> HOW TO COMPLETE THIS TASK:
Across the entries that follow, work out the number of lines containing the string "permitted", and state it alone.

(Excerpts from a dataset)
..........
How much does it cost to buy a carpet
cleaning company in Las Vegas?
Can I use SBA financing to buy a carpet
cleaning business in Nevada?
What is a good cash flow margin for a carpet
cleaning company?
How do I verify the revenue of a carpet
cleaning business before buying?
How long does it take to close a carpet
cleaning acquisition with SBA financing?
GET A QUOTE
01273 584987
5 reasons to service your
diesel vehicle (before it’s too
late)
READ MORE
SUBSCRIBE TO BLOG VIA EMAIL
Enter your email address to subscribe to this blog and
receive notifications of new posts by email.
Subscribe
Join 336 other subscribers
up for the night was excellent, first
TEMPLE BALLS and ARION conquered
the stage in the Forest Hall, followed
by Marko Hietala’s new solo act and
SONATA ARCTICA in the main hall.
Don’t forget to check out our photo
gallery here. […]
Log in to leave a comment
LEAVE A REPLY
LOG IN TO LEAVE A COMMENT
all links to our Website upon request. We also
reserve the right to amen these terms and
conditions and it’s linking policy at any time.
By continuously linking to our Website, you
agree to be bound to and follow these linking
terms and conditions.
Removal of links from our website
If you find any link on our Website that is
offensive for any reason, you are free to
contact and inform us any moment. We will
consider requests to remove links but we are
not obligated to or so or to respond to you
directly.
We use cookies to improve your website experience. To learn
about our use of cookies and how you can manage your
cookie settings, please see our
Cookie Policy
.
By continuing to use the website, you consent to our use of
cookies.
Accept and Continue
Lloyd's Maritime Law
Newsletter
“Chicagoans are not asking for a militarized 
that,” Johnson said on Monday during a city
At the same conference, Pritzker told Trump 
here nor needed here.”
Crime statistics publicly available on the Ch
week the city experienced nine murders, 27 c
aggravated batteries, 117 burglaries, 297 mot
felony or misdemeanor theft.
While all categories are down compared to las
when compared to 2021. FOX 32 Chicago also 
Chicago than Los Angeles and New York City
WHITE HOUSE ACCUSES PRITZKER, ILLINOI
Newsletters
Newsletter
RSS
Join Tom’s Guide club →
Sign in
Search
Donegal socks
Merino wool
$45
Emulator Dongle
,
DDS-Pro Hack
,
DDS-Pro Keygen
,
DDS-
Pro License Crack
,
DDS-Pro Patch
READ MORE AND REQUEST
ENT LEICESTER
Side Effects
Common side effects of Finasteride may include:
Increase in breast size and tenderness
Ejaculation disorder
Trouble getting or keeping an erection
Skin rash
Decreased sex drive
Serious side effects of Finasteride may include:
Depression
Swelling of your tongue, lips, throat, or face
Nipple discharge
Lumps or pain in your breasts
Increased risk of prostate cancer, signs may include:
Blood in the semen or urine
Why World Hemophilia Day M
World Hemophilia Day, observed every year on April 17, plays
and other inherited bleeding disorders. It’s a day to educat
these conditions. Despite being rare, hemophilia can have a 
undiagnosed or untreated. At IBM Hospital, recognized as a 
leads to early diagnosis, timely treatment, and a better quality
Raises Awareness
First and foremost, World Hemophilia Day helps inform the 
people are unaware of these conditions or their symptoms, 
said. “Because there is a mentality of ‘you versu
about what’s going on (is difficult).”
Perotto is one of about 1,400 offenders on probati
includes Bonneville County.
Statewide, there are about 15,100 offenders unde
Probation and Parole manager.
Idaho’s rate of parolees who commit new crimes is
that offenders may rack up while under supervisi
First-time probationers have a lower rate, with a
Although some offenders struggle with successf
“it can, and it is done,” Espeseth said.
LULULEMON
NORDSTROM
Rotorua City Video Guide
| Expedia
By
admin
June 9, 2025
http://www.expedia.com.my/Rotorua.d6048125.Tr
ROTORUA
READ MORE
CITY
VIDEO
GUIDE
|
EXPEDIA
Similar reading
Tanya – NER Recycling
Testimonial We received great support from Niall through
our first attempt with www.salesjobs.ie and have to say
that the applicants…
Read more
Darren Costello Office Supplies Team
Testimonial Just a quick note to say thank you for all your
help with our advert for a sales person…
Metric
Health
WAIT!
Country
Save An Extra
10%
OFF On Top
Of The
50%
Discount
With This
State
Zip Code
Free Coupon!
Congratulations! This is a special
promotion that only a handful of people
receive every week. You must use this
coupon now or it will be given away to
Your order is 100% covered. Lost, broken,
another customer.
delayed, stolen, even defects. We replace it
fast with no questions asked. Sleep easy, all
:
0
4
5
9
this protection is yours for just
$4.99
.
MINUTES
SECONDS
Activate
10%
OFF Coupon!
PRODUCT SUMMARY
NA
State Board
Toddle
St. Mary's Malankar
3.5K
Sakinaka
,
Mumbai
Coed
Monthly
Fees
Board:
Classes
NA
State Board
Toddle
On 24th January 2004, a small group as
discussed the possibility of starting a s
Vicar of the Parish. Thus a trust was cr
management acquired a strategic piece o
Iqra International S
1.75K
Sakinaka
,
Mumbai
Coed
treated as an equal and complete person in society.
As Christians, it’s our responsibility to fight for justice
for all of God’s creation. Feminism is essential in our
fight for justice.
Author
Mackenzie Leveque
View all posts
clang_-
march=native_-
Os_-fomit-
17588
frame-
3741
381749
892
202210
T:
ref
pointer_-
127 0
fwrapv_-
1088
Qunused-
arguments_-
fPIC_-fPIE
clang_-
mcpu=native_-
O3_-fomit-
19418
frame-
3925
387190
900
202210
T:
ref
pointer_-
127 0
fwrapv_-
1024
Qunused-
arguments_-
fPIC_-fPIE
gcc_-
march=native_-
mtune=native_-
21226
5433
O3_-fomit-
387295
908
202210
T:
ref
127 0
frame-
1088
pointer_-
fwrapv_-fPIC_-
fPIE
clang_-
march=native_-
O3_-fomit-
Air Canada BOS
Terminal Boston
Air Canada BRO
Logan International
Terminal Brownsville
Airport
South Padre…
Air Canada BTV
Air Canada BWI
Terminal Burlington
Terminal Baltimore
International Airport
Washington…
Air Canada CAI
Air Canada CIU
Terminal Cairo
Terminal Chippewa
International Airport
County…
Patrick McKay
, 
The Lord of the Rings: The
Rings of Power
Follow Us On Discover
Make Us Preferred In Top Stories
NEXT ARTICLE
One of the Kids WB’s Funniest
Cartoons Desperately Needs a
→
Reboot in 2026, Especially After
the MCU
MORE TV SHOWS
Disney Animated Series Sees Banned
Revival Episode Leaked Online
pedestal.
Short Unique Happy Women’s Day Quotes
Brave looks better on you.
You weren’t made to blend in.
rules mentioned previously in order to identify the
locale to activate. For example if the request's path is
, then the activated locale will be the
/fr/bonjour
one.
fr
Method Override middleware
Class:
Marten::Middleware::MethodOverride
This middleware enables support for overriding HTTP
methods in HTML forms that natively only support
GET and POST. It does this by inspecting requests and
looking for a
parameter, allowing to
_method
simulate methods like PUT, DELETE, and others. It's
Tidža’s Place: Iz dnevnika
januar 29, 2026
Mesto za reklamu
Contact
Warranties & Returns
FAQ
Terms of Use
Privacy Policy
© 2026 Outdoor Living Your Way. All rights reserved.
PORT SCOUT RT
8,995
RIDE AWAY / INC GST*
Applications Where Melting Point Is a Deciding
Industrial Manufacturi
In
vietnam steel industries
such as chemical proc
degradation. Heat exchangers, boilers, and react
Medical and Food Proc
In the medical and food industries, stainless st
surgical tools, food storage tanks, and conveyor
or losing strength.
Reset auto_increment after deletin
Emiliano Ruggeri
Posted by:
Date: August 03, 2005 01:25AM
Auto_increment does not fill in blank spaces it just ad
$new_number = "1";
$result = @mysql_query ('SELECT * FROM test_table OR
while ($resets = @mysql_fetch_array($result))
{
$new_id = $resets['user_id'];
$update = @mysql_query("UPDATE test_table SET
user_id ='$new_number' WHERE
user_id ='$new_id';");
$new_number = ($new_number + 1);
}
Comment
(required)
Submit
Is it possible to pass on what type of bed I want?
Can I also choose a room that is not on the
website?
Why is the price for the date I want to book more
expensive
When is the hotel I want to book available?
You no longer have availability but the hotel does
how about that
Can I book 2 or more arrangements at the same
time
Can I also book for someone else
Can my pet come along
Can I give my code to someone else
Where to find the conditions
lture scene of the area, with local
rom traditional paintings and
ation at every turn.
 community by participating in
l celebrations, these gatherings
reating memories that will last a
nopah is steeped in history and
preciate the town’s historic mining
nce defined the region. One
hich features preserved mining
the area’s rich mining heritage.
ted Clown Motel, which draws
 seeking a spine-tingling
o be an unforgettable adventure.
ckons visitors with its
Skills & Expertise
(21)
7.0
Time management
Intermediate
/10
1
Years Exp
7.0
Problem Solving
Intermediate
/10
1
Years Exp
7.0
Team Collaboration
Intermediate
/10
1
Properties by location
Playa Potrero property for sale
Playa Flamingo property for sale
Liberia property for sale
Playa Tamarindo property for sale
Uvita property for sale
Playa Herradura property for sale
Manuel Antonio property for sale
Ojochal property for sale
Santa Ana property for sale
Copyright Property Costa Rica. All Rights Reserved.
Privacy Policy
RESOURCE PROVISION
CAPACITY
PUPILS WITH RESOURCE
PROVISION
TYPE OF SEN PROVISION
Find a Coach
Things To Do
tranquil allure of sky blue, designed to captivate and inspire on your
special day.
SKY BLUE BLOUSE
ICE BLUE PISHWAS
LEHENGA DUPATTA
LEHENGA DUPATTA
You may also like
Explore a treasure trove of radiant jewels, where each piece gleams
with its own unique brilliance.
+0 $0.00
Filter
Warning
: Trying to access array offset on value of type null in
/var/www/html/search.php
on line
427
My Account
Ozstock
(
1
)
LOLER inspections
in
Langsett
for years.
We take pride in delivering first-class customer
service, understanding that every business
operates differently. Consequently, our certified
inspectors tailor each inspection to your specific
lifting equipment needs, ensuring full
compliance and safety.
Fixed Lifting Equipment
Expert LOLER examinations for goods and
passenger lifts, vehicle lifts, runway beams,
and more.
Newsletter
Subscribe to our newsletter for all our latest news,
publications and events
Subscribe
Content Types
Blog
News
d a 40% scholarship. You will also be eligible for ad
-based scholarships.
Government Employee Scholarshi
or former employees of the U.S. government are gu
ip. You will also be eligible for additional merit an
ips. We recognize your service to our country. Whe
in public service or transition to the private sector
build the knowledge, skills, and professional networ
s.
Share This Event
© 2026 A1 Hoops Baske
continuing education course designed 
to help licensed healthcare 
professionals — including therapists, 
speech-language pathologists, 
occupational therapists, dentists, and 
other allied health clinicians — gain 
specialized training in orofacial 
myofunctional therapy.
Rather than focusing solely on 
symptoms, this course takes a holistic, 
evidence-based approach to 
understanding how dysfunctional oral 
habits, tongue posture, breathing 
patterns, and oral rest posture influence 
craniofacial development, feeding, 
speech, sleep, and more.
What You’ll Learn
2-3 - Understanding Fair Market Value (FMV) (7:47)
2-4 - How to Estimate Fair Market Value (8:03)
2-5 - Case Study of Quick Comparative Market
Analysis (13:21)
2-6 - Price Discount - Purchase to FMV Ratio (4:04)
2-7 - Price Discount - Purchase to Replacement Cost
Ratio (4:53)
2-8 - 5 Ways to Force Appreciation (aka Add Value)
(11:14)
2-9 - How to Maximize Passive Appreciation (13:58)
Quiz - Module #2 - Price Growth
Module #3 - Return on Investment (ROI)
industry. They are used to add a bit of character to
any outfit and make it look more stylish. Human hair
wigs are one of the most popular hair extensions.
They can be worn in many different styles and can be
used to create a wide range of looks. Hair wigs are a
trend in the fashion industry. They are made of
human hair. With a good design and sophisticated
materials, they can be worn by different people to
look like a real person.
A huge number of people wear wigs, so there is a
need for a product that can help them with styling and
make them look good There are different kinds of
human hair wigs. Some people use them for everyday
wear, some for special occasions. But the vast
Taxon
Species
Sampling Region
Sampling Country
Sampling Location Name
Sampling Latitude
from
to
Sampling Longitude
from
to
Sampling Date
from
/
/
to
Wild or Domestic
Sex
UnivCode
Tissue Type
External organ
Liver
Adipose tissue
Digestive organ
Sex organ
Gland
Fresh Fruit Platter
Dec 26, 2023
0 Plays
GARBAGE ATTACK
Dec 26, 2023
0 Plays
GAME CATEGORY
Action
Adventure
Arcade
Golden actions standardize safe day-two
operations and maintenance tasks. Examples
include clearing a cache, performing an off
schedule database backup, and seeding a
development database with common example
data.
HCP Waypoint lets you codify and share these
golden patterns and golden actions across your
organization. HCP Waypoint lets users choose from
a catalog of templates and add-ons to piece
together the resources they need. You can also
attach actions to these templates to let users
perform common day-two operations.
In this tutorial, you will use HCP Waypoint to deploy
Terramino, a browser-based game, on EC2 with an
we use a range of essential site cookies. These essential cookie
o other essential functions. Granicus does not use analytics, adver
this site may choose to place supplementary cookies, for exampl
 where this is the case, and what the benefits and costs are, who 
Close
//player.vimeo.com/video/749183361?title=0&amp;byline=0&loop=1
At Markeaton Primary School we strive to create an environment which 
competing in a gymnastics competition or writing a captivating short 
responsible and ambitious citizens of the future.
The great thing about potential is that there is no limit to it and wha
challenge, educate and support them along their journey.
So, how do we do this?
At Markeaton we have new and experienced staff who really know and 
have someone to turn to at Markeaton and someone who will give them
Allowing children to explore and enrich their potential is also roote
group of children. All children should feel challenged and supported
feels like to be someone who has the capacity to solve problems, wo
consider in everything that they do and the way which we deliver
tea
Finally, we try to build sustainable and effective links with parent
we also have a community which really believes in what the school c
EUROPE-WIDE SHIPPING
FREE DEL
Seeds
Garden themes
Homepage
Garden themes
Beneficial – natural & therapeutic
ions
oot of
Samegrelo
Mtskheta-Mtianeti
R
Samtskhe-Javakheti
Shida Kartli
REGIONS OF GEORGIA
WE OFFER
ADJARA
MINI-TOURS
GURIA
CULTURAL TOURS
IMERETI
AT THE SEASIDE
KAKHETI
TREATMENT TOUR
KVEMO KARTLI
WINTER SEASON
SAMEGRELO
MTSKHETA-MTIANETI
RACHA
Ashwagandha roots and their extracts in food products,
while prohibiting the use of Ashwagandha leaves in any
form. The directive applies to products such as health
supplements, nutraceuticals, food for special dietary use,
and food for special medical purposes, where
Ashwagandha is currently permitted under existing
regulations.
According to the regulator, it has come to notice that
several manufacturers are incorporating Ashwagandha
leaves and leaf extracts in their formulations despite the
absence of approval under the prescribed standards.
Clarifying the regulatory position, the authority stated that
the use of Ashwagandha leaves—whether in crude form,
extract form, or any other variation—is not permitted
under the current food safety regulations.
..........
> SOLUTION:
2